Post Printed Materials Review
- Once all decisions are made and you are ready to transfer materials to the Published and Printed Materials Department:
- All materials separated from a single collection should be transferred together at one time.
- Place materials on the black cart outside the Head of Published Material’s office and notify her.
- The Head of Published Materials will give items to appropriate cataloger
Finding Aid Description
Archivists should appraise the printed material in a collection as part of the survey and processing plan and determine if there is literary or other rationale for retaining a list of books and other printed material.
All published materials that will be added to the Schlesinger's printed materials collections will be cataloged with provenance information retained in their ALMA holdings record. Because of this, we no longer need to list these titles for books or periodicals in a separation record in the finding aid.

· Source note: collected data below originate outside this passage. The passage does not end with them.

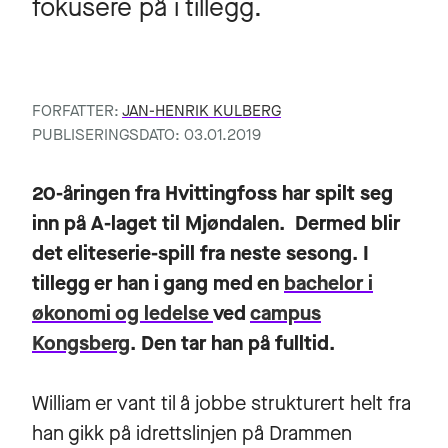
fokusere på i tillegg.
FORFATTER:
JAN-HENRIK KULBERG
PUBLISERINGSDATO: 03.01.2019
20-åringen fra Hvittingfoss har spilt seg
inn på A-laget til Mjøndalen. Dermed blir
det eliteserie-spill fra neste sesong. I
tillegg er han i gang med en
bachelor i
økonomi og ledelse
ved
campus
Kongsberg
. Den tar han på fulltid.
William er vant til å jobbe strukturert helt fra
han gikk på idrettslinjen på Drammen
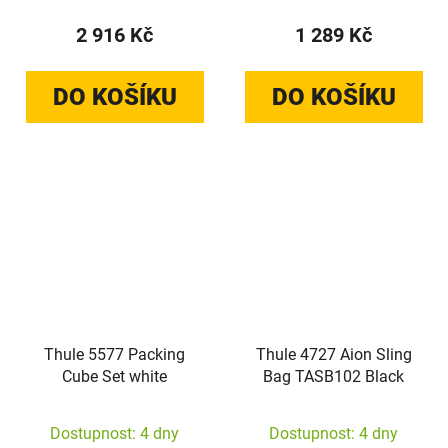
2 916 Kč
1 289 Kč
DO KOŠÍKU
DO KOŠÍKU
Thule 5577 Packing
Thule 4727 Aion Sling
Cube Set white
Bag TASB102 Black
Dostupnost: 4 dny
Dostupnost: 4 dny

Note: In most cases for newsletters/serials the serials cataloger will indicate the donor and the specific issues donated in the provenance field. But this may not always happen depending on the extent of issues. Check in with the serials cataloger about this. If this is not going to happen, you can list the titles and issues in the finding aid's Separated Materials Note.
Finding aid examples:
In most cases the archivist will add a general statement in the Separated Materials Note to alert researchers that published materials have been removed and cataloged separately. E.g. "Published materials that were removed from the collection have been transferred to the Schlesinger Library books and printed materials collection and have been cataloged separately."